Secara teknis, skema pembebasan pajak ini bekerja dengan cara PPh 21 tetap dipotong secara administratif oleh pemberi kerja dari gaji pegawai. Namun, nilai pajak tersebut akan dibayarkan kembali secara tunai oleh perusahaan kepada pekerja bersamaan dengan pembayaran penghasilan, sehingga tidak mengurangi penghasilan bersih yang diterima pekerja.

Menurut Pasal 5 PMK 105/2025, PPh 21 yang dipotong harus dibayarkan secara tunai oleh pemberi kerja pada saat pembayaran penghasilan. Kewajiban tersebut tetap berlaku meskipun perusahaan memberikan tunjangan PPh 21. Yang menarik, pembayaran tunai PPh 21 DTP ini tidak dianggap sebagai penghasihan yang dikenakan pajak.

Pelaporan atas pemanfaatan insentif Pajak Penghasilan yang ditanggung pemerintah ini dilakukan melalui penyampaian Surat Pemberitahuan Masa Pajak Penghasilan Pasal 21/26 untuk masa pajak Januari sampai dengan Desember 2026.

Asosiasi Serikat Pekerja Seluruh Indonesia (Aspirasi) menyambut baik langkah pemerintah membebaskan pajak penghasilan bagi pekerja dengan upah di bawah Rp10 juta.

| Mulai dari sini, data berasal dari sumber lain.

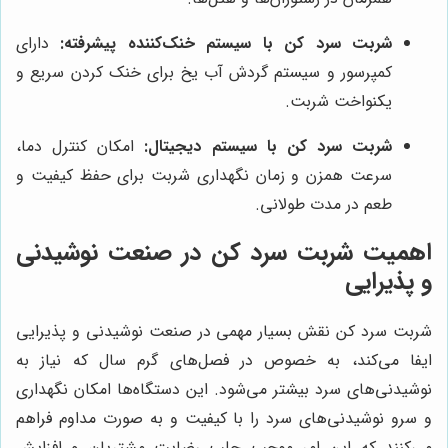
شربت سرد کن با سیستم خنک‌کننده پیشرفته:
دارای
کمپرسور و سیستم گردش آب یخ برای خنک کردن سریع و
یکنواخت شربت.
شربت سرد کن با سیستم دیجیتال:
امکان کنترل دما،
سرعت همزن و زمان نگهداری شربت برای حفظ کیفیت و
طعم در مدت طولانی.
اهمیت شربت سرد کن در صنعت نوشیدنی
و پذیرایی
شربت سرد کن نقش بسیار مهمی در صنعت نوشیدنی و پذیرایی
ایفا می‌کند، به خصوص در فصل‌های گرم سال که نیاز به
نوشیدنی‌های سرد بیشتر می‌شود. این دستگاه‌ها امکان نگهداری
و سرو نوشیدنی‌های سرد را با کیفیت و به صورت مداوم فراهم
می‌کنند که این امر موجب جلب رضایت مشتریان و افزایش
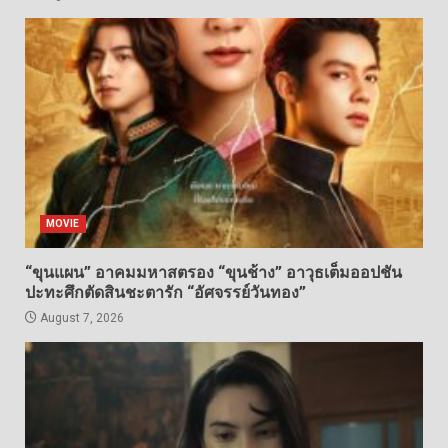
MOVIE
“ขุนแผน” อาคมมหาสตรอง “ขุนช้าง” อาวุธเต็มออปชัน
ปะทะศึกตัดสินชะตารัก “อัศจรรย์วันทอง”
August 7, 2026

Kebijakan ini dinilai dapat memberikan tambahan dana bagi para pekerja untuk memenuhi kebutuhan hidup sehari-hari.

Dengan kebijakan ini, pemerintah berharap konsumsi rumah tangga tetap terjaga dan sektor-sektor padat karya serta pariwisata mampu bertahan sekaligus menyerap tenaga kerja lebih banyak di tengah dinamika perekonomian nasional. Stimulus fiskal ini juga diharapkan dapat memberikan efek berganda terhadap roda perekonomian di tingkat rumah tangga.

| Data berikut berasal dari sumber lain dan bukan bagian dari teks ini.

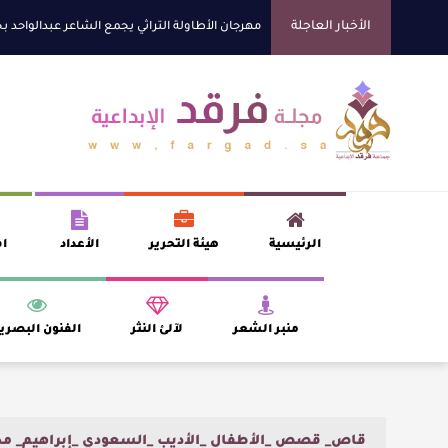
الأخبار العاجلة
مهرجان الأطاولة التراثي يجمع الشاعر عبدالواحد 
القيمة الأدبية بين استحقاق النص وسلطة الجائزة
آليات البناء الاستهلالي في رواية : ( على كف رتوي
عنترة بن شداد… الشاعر الفارس
الرئيسية
هيئة التحرير
الأعداد
اف
منبر الشعر
لآلئ النثر
الفنون البصري
قاص_ قصص _الأطفال _الأديب _السعودي _إبراهيم_ م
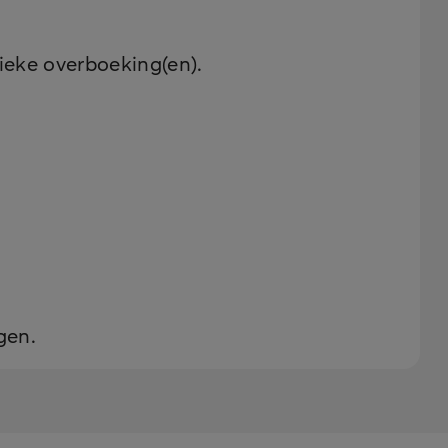
dieke overboeking(en).
gen.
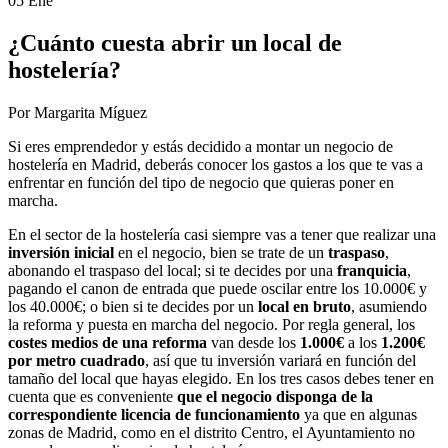
05 Ene
¿Cuánto cuesta abrir un local de
hostelería?
Por Margarita Míguez
Si eres emprendedor y estás decidido a montar un negocio de
hostelería en Madrid, deberás conocer los gastos a los que te vas a
enfrentar en función del tipo de negocio que quieras poner en
marcha.
En el sector de la hostelería casi siempre vas a tener que realizar una
inversión inicial
en el negocio, bien se trate de un
traspaso
,
abonando el traspaso del local; si te decides por una
franquicia
,
pagando el canon de entrada que puede oscilar entre los 10.000€ y
los 40.000€; o bien si te decides por un
local en bruto
, asumiendo
la reforma y puesta en marcha del negocio. Por regla general, los
costes medios de una reforma
van desde los
1.000€
a los
1.200€
por metro cuadrado
, así que tu inversión variará en función del
tamaño del local que hayas elegido. En los tres casos debes tener en
cuenta que es conveniente
que el negocio disponga de la
correspondiente licencia de funcionamiento
ya que en algunas
zonas de Madrid, como en el distrito Centro, el Ayuntamiento no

Kebijakan pembebasan PPh 21 bagi pekerja dengan gaji maksimal Rp10 juta ini menunjukkan komitmen pemerintah dalam menjaga kesejahteraan pekerja di sektor-sektor yang menjadi tulang punggung ekonomi Indonesia, terutama di tengah tekanan ekonomi global yang masih berlanjut.